7. The making of a complaint upon which a District Court Summons may issue can be made under either the Petty Sessions (Ireland) Act, 1851 or the Courts (No. 3) Act, 1986. "The procedures provided for in the Act of 1986 must be considered as parallel to those provided for in the Act of 1851." ( D.P.P. -v- Nolan [1990] 2 I.R. 526 per Finlay, C.J. at p. 545). In my judgment there was no failure by the second named Respondent to comply with the terms of the Act of 1986. The Summons conveys in ordinary language particulars of the assault. I am also satisfied that the Summons falls within and did fall within the terms of the provisions of Rule 88 of the District Court Rules.
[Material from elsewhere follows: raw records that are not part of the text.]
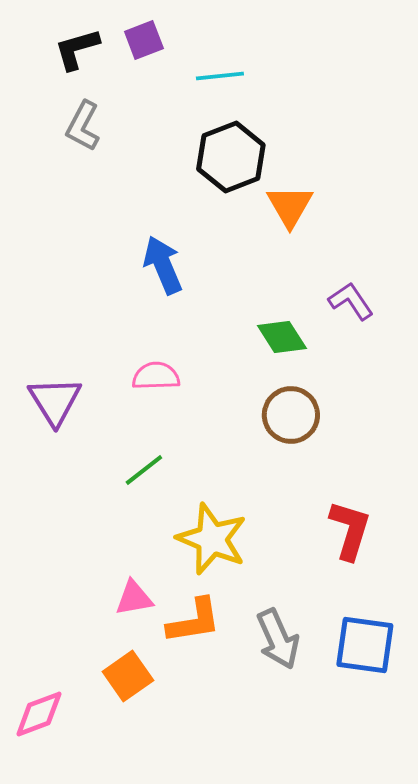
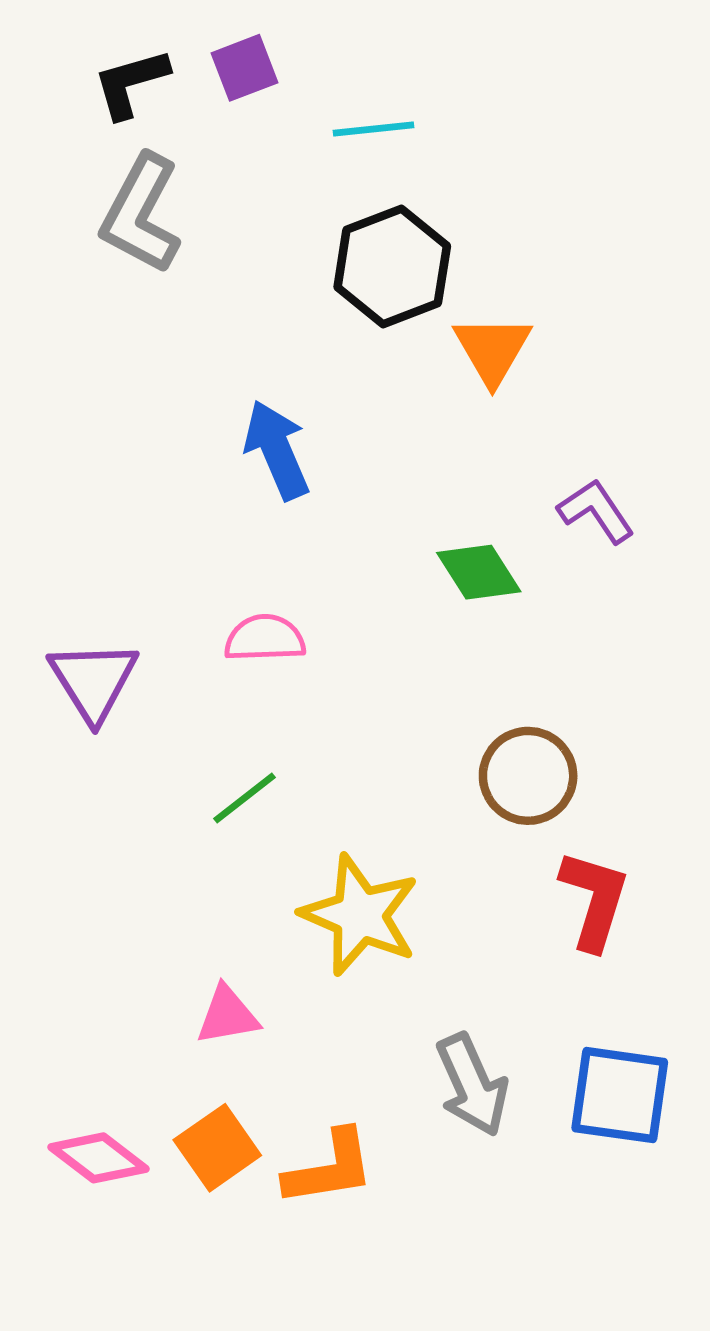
gray L-shape: (83, 126) -> (141, 214), size x1.4
brown circle: (291, 415) -> (528, 776), moved
orange L-shape: (194, 621) -> (329, 1168), moved
pink diamond: (39, 714) -> (98, 1158), moved, turned 58

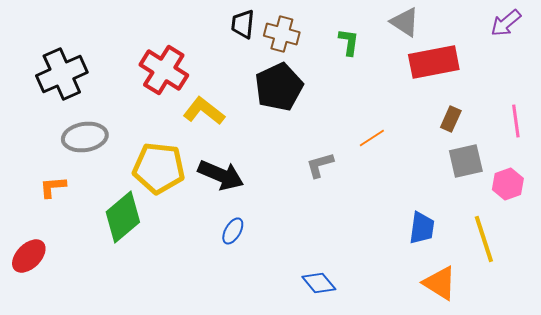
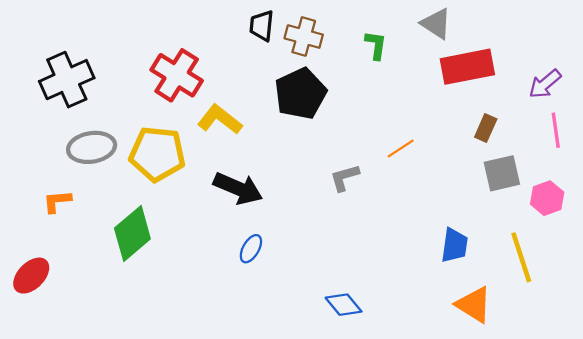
purple arrow: (506, 23) -> (545, 84), moved
yellow pentagon: (159, 168) -> (157, 154), moved

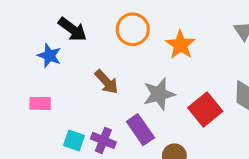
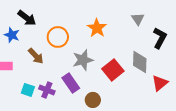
orange circle: (133, 29) -> (58, 37), moved
brown arrow: (106, 82) -> (36, 56), moved

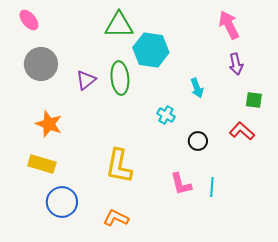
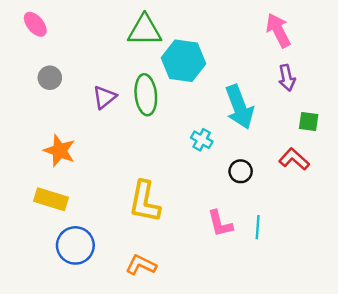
gray circle: (41, 64) -> (50, 78), size x0.6
cyan arrow: (197, 88) -> (239, 107), size x1.8

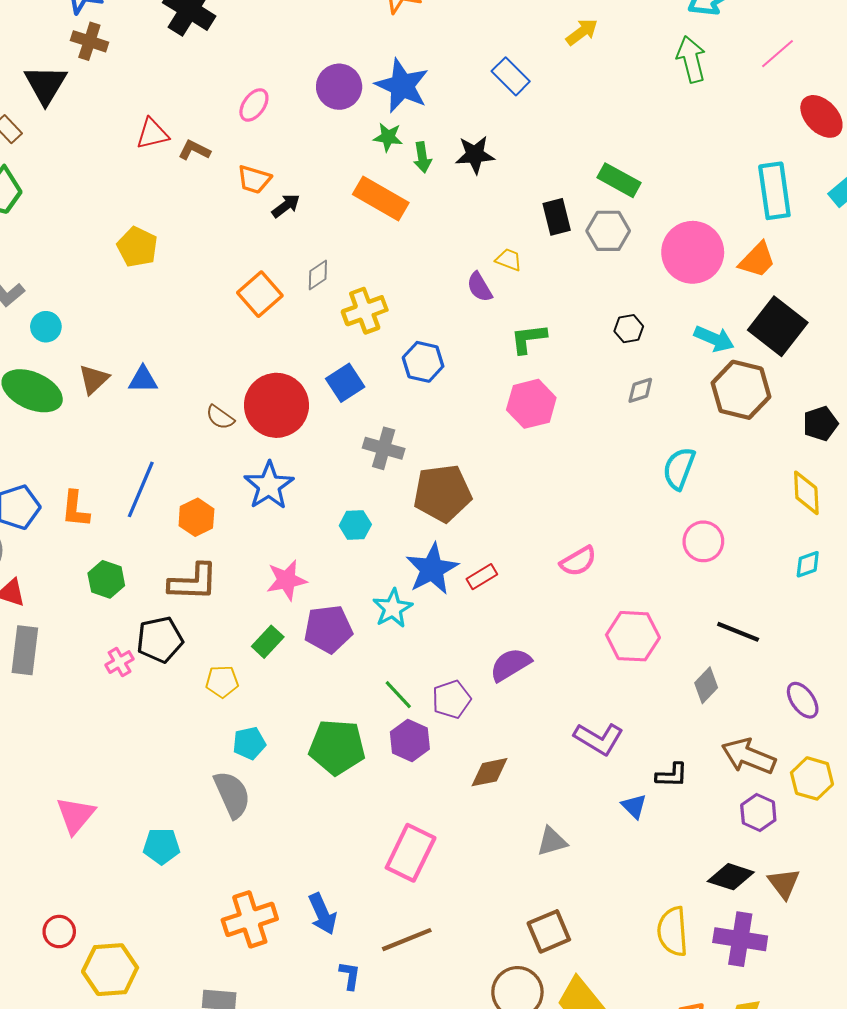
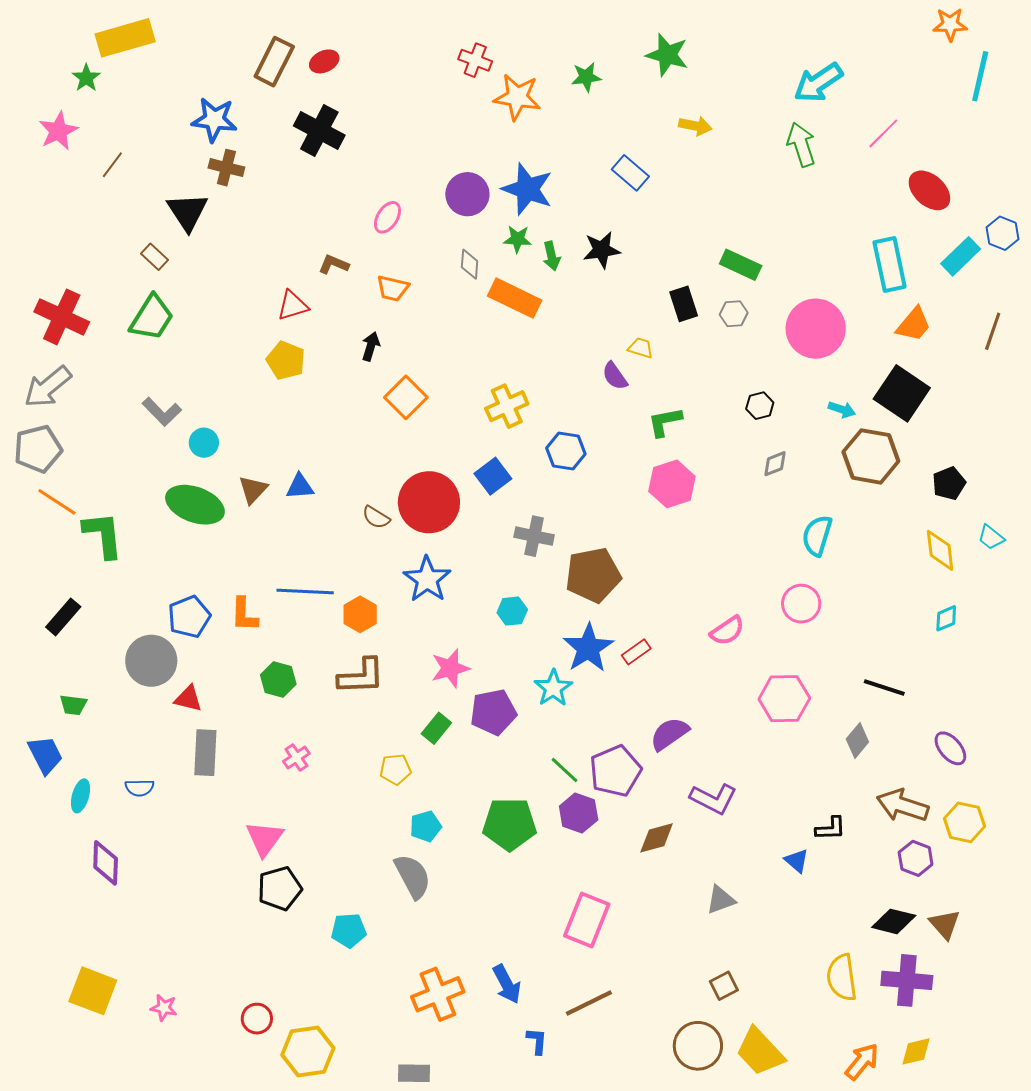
yellow arrow: (582, 32) -> (695, 126), turned 52
red triangle: (152, 134) -> (293, 305), moved
black arrow: (286, 206) -> (371, 346), moved, turned -32
gray hexagon: (608, 231) -> (734, 314), size x0.7
orange trapezoid: (757, 260) -> (914, 324), moved
gray diamond: (318, 275) -> (470, 264), moved, turned -48
cyan arrow: (714, 339) -> (842, 410), size x0.7
blue line: (141, 489) -> (305, 591), turned 74
pink circle: (703, 541) -> (801, 604), moved
black pentagon: (160, 640) -> (280, 889), moved
purple pentagon: (451, 699) -> (615, 771), size x1.4
purple L-shape: (599, 739) -> (713, 799), moved
pink triangle: (76, 815) -> (265, 839), moved
brown square: (549, 931) -> (724, 986), size x0.7

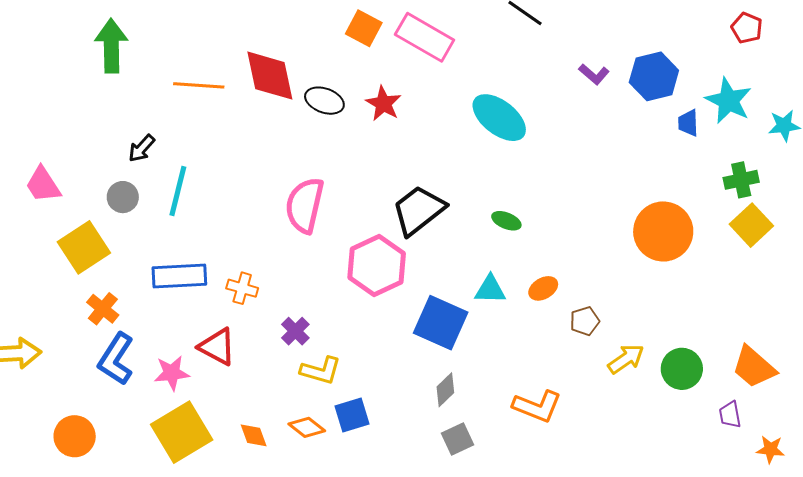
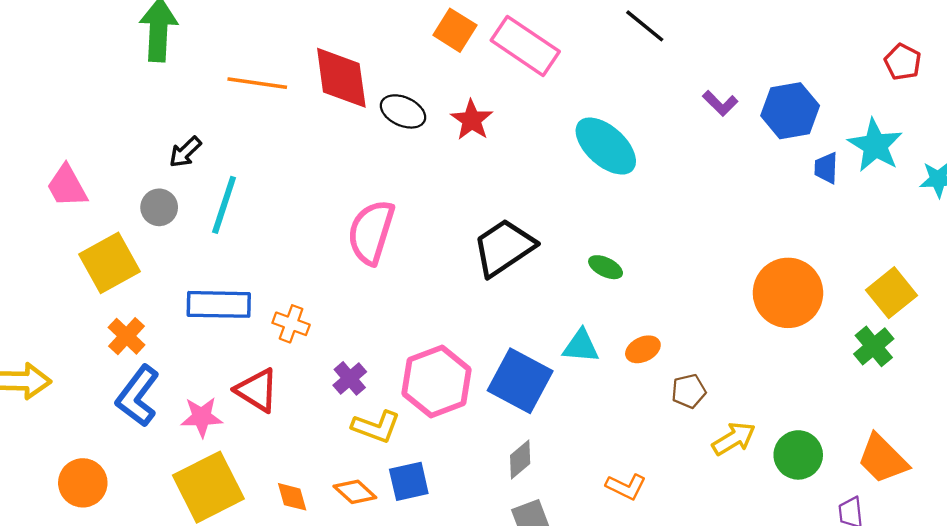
green cross: (741, 180) -> (874, 346), moved, turned -32
pink hexagon: (377, 265) -> (437, 381), moved
orange L-shape: (537, 406) -> (626, 487), size x0.7

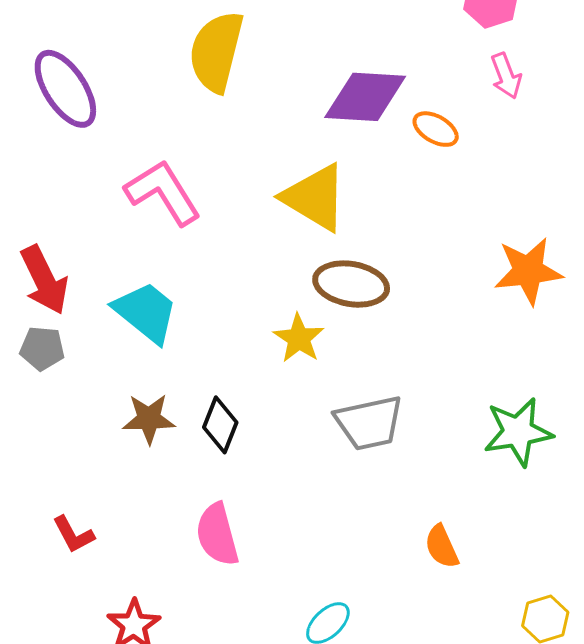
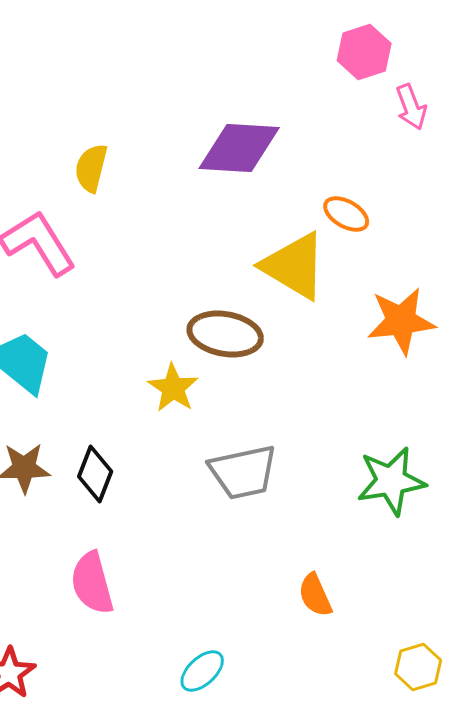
yellow semicircle: (216, 52) -> (91, 168), moved, size x0.6
pink arrow: (506, 76) -> (411, 107), moved
orange ellipse: (436, 129) -> (346, 214), moved
yellow triangle: (315, 197) -> (294, 266), moved

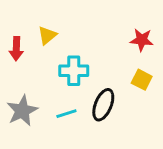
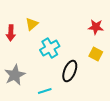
cyan cross: (74, 71) -> (50, 48), turned -30
cyan line: (66, 114) -> (45, 91), moved

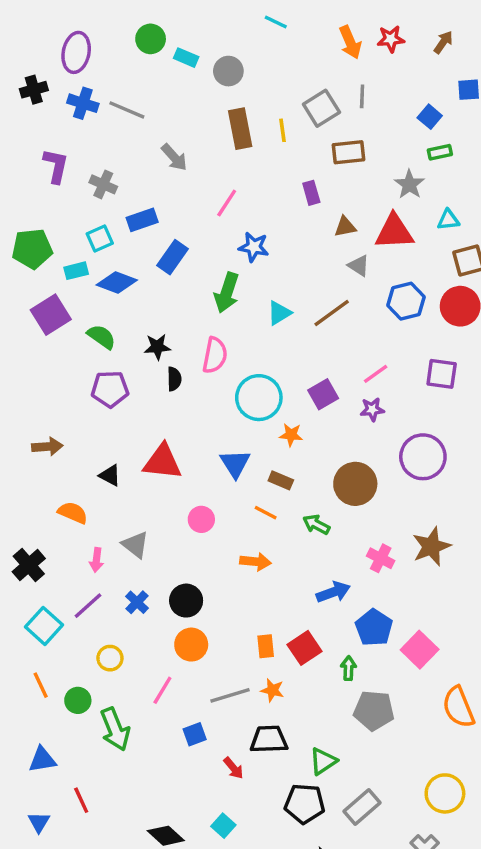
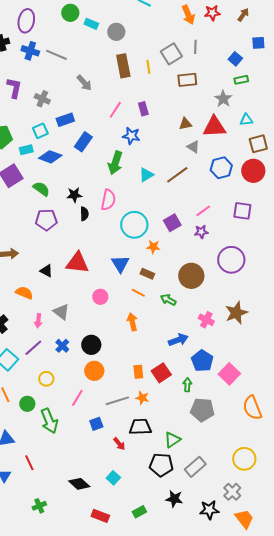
purple rectangle: (311, 193) -> (143, 109), moved
orange arrow: (255, 562) -> (132, 322), turned -108

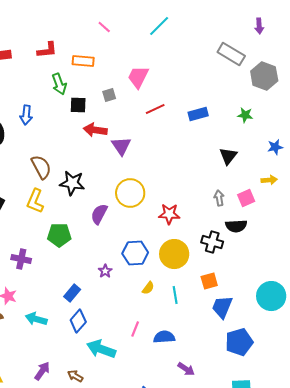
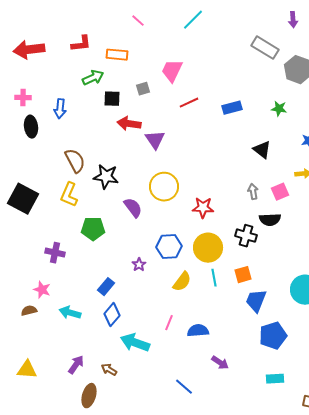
green arrow: (59, 84) -> (93, 78), turned -95
black triangle: (228, 156) -> (262, 150), turned -30
purple semicircle: (99, 214) -> (133, 208), turned 115
yellow semicircle: (148, 288) -> (182, 282), size x1.5
cyan line: (175, 295) -> (214, 278), moved

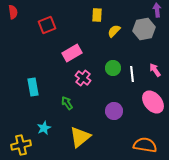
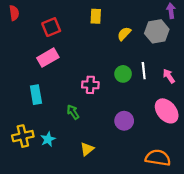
yellow rectangle: (97, 15) -> (96, 16), moved
pink rectangle: (72, 53) -> (48, 58), moved
white line: (132, 74) -> (144, 71), moved
pink cross: (83, 78) -> (90, 85), turned -35
yellow triangle: (80, 137) -> (87, 149), size x0.6
yellow cross: (21, 145) -> (23, 136), moved

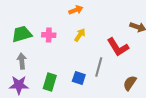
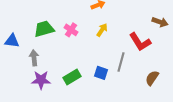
pink cross: (49, 35) -> (71, 30), turned 32
gray arrow: (22, 61) -> (34, 58), moved
green rectangle: (50, 82) -> (72, 77), turned 42

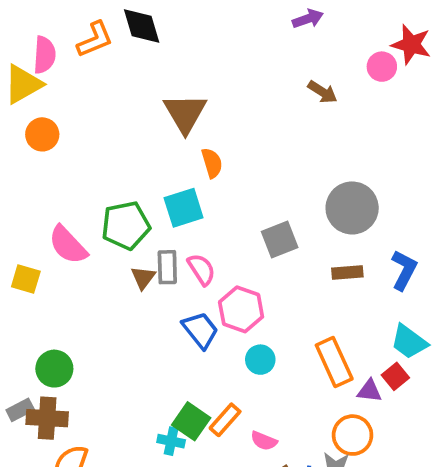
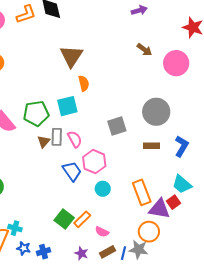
pink circle: (382, 67) -> (176, 63), moved, size x1.6
purple triangle: (370, 391) -> (159, 209), size x1.6
cyan cross: (171, 441) -> (15, 228), moved

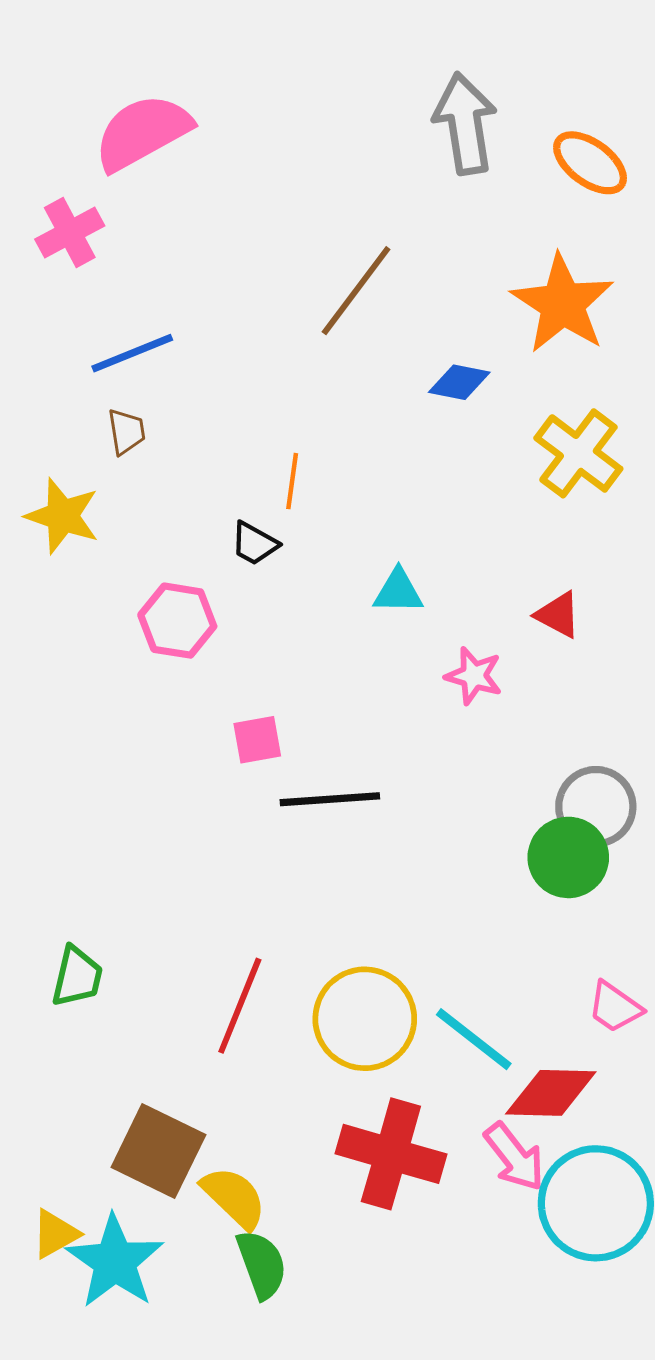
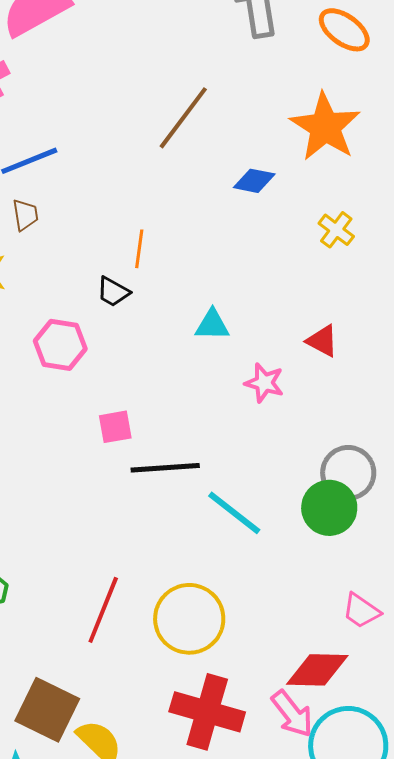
yellow cross: (578, 453) -> (336, 230), size x0.6
cyan line: (474, 1039) -> (234, 513), moved

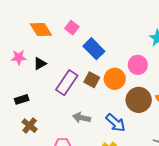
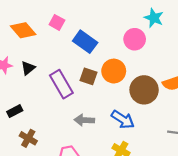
pink circle: (138, 65) -> (135, 39), moved
purple rectangle: (67, 83) -> (61, 84), turned -55

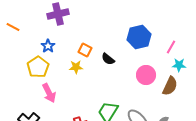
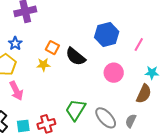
black semicircle: (108, 59) -> (76, 57), size x1.5
cyan star: (179, 65) -> (152, 73), moved
brown semicircle: (170, 86) -> (144, 94), moved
8. The Applicant sought to rely upon McGirl v. District Justice McArdle [1989] I.R. 596 as supporting his contention that because the Summons issued in the instant case (inter alia) called upon the Applicant to show cause as to why he ought not to be bound to the peace. However, it is clear from the judgment of Johnson J. that the application in that case was for the purpose of applying for an Order of Certiorari directed to the Respondent in respect of a warrant issued by him for the arrest of the Applicant. While it is true that the appearance by legal representation in McGirl's case, as in the instant case, was not a submission to jurisdiction, there the similarities cease. In the instant case the Applicant was ordered by the Summons to answer the complaint of assault. He was, in my judgment, bound to come to Court to answer that complaint. The Applicant was not obliged to come to Court "to show cause" - a fact clearly appreciated by the District Judge who struck this matter out, for it was not an offence and was mere surplusage and, in any event, purportedly would cast the onus of proof on the Applicant to show why he should not be bound to the peace.

9. In the Summons the accusation made against the person to whom it is directed is referred to as a complaint. One cannot accuse a person "to show cause" or make a complaint "to show cause", one may accuse another of committing an assault or assaulting or to make a complaint to the like effect. In my judgment the District Judge acted quite properly in deleting the surplusage and attending to the substance of the complaint which was one of assault only. I accordingly refuse the application for prohibition.